Determining used camera values - Nikon

Discussion in 'Nikon' started by randy_jk, May 12, 2004.

  1. I have some older gear that I want to sell - A Nikon FE and 3 lenses in exceptional
    condition and an older F2 and lenses in lesser condition. I even have an old Rolleiflex 3.5.
    I checked out the KEH catalog and was surprised by the high asking prices of used manual
    Nikon gear. But when I notice prices received by private parties, the prices are far lower,
    especially Ebay. Any advice you would have to pricing expectations and setting prices for
    this type of gear would be appreciated. 2 of the FE lenses in particular show high prices in
    KEH, the 28 2.8 and the 105 f2.5. I also have the 33-70 f3.3-4.5.
     
  2. KEH gives you a week or two : you can return the item for a refund or a replacement.
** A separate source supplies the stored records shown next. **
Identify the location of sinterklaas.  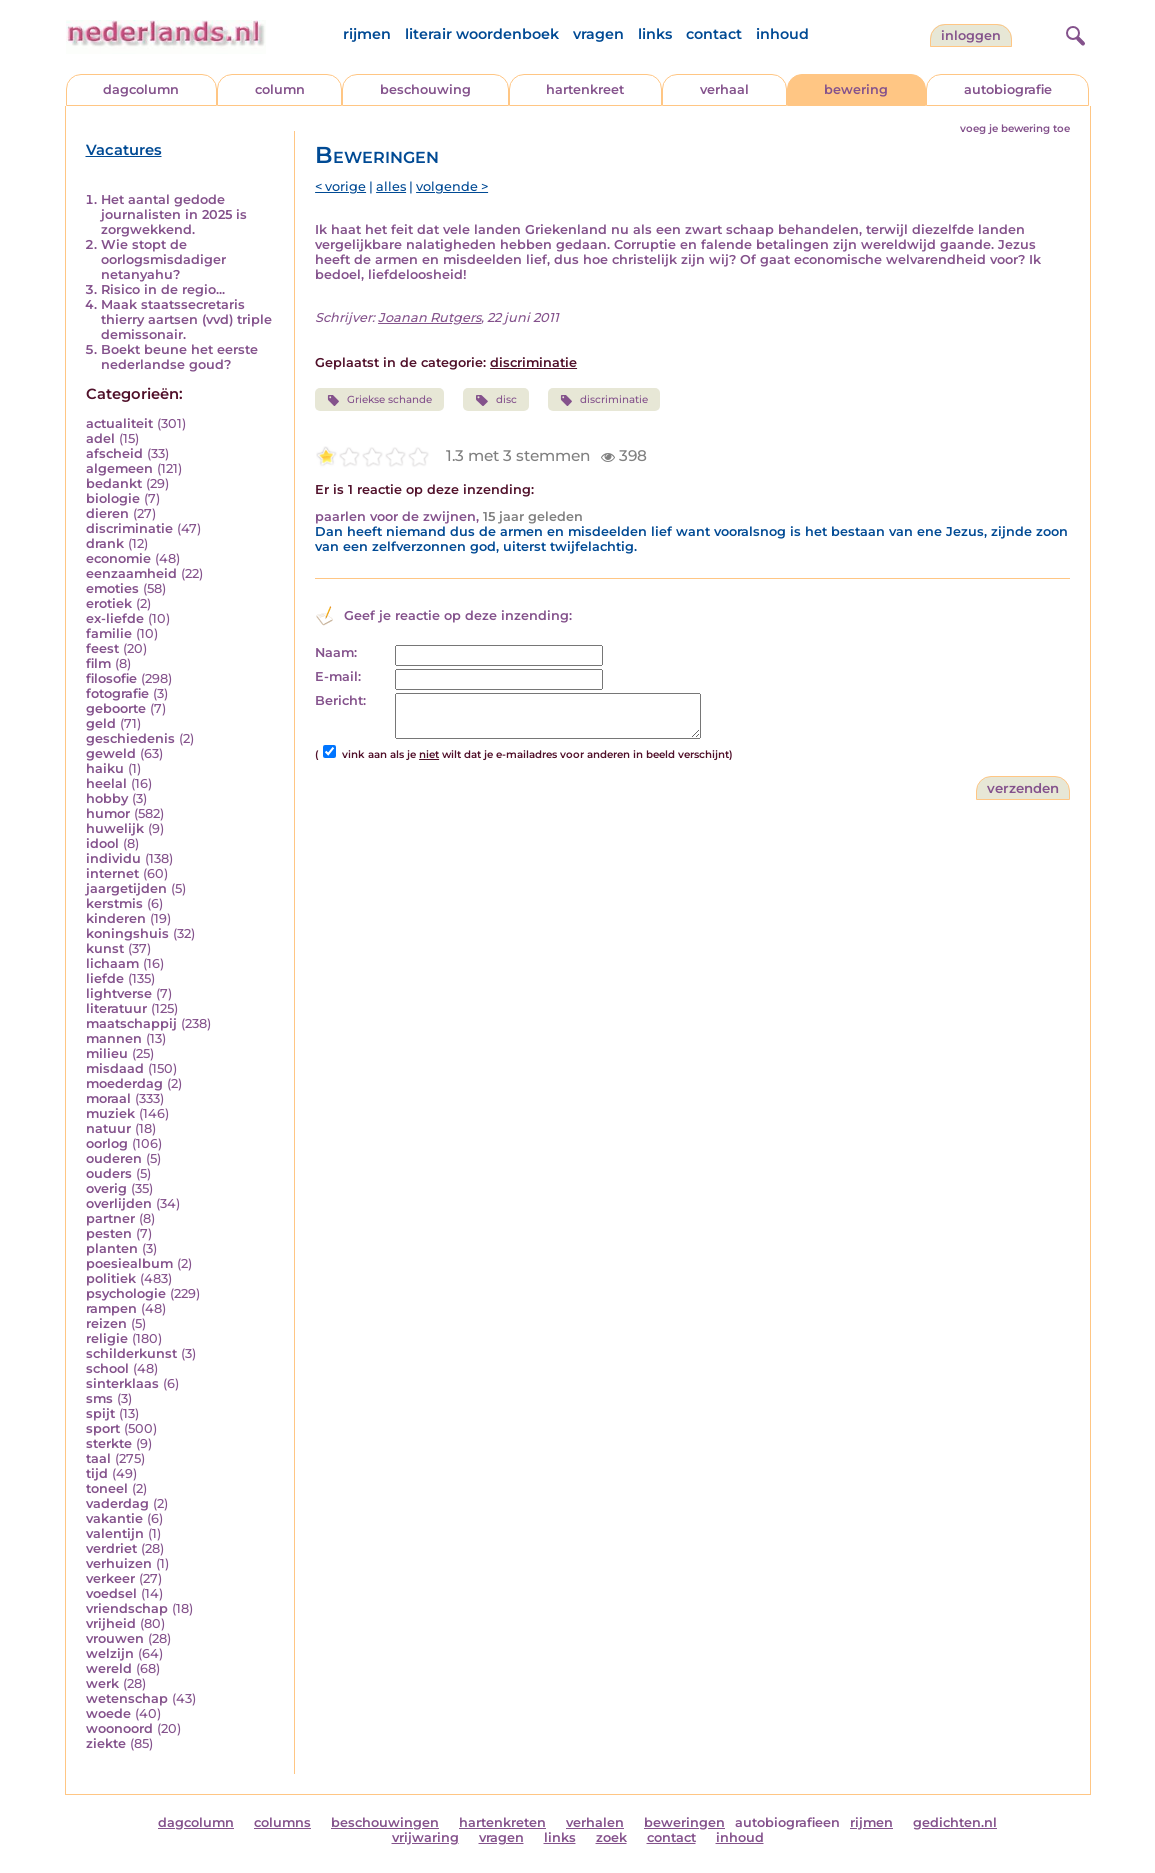
(122, 1383).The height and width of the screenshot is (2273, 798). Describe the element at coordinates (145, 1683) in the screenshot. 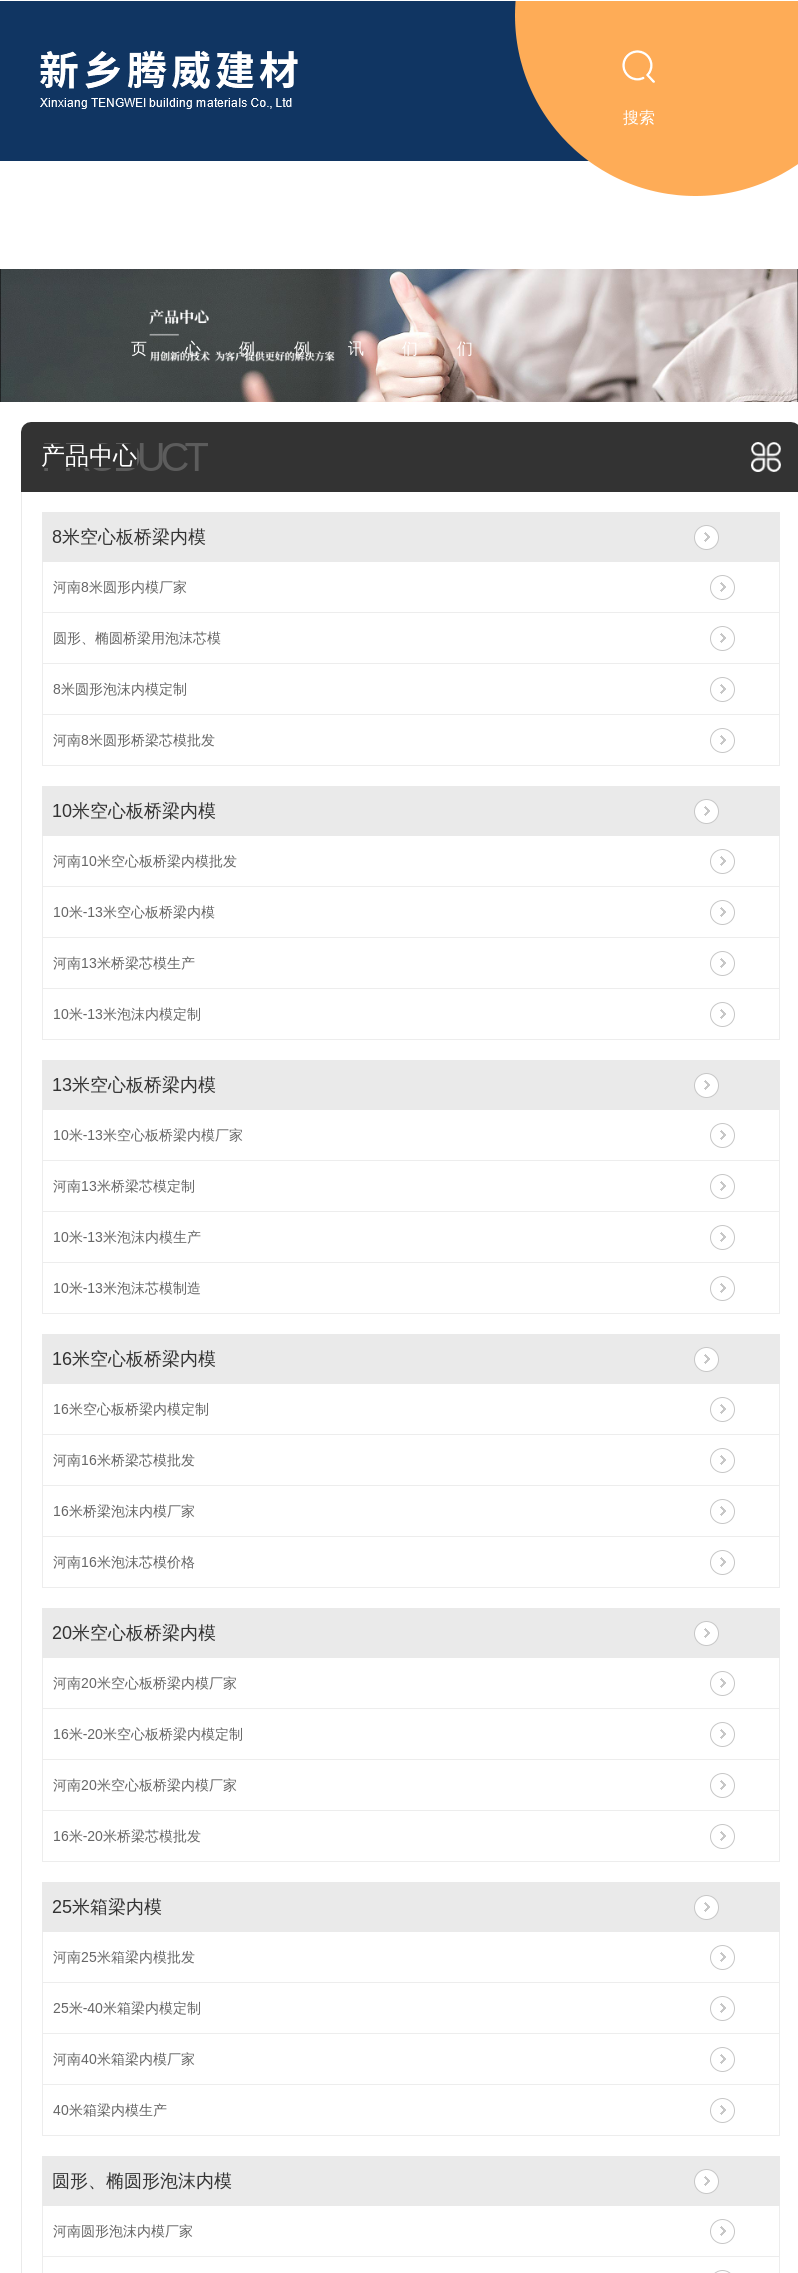

I see `河南20米空心板桥梁内模厂家` at that location.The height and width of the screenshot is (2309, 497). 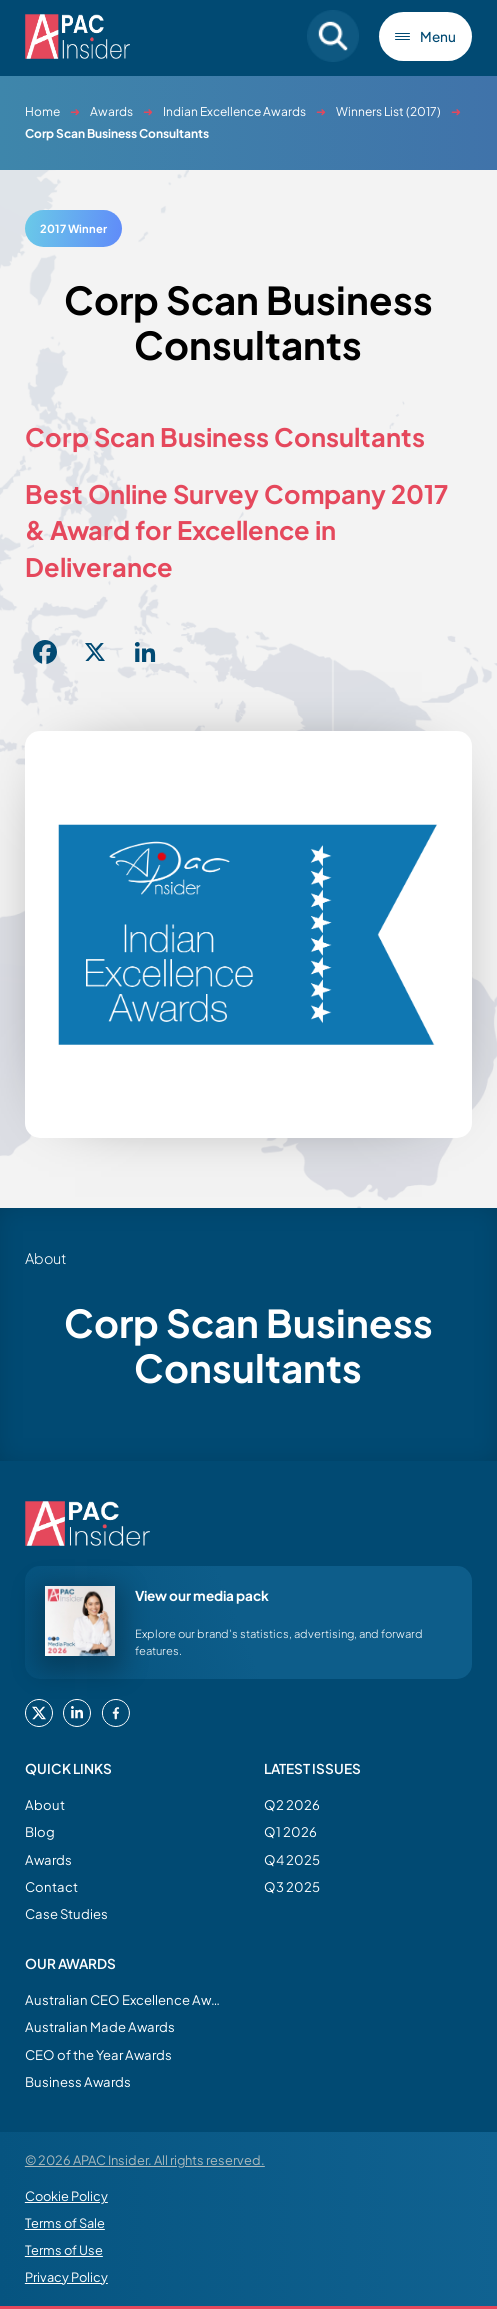 I want to click on Terms of Use, so click(x=64, y=2250).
    KEH gives you a 60-day "warranty."




    Plus they pay rent, taxes, salaries.





    On the other hand, a private seller sells the equipment and you become the new owner. Not much else goes on with a Internet deal. You can sometimes get 80 percent of the KEH price but there is no set amount you should expect.




    Good luck!
     
  3. Retail stores in general will charge a higher price for used gear because they will
    provide a satisfaction guarantee and possibly a 90 day warranty. They also have to
    cover the cost of inspection, grading the item and any repair that may be necessary to
    make the item marketable, and finally listing the item. As in used cars... trade in value
    is usually low and selling price is set by market demand. Set your price based on
    researching prices on photo.net, EBay and other websites and based on the true
    condition of the item being sold, and provide pictures if requested. This website has
    allowed me to sell several items at my asking price and the seller has little risk, just
    be sure to request a money order or bank check for payment. One word of caution for
    EBay - there is a mix of great and not so great buyers and sellers, so if you list an
    item that the buyer does not fullfill payment on you're out the listing
    fee.

    happy selling...
     
  4. In addition to the 'warranty', I think the missing link may be the grade expectation. I buy 'bargain' gear from KEH, and I do it often. I have high expectations from it. I assume that any 'minty' ebay item offered for sale (by a stranger) is actually equivalent to KEH's 'bargain'. $95 - 139 for a 28/2.8 seems like a fair price to me. Don't expect to get $225 for it, just because KEH has a few 'like new minus' ones priced like that. Commanding the higher prices is very much about the reputation of the seller.
     
  5. If selling on Ebay, just make sure that you are selling the right day and time. For example if you're seling the same item the same time when many other people do, and only few buyers around, you won't be able to get the price that you expect. make sure the pictures you sent really clear for buyers to see...and if the item is good, do not hesitate to give a short warranty. I disagree that buying on Ebay is like buying from stranger. Some camera stores also have their auctions available there. It is all depend on how you do your selling and shopping.
     
  6. Another factor to consider is time of year. A lot of used camera
    gear, particularly 35mm manual focus gear, is bought by
    highschool and junior college students who have enrolled in a
    photography class. Thus, there is greater demand at the start of
    an academic semester when such classes begin, and lesser
    demand at the end of semesters. Further, prices for manual
    focus film camera equipment seems a little soft now -- rush to
    digital?
     
  7. Manual focus film gear has been declining in price for a while now; I think it's worse than "soft." All the above advice is good. A lot of people put a free add on photonet for a week, and if it doesn't move, they go to the auction site. Go to "advanced search" in the search field, and search "completed items" to see what the market looks like. An awful lot of people are dumping old gear to meet the high entry fee to the digital circus. Supply exceeds demand.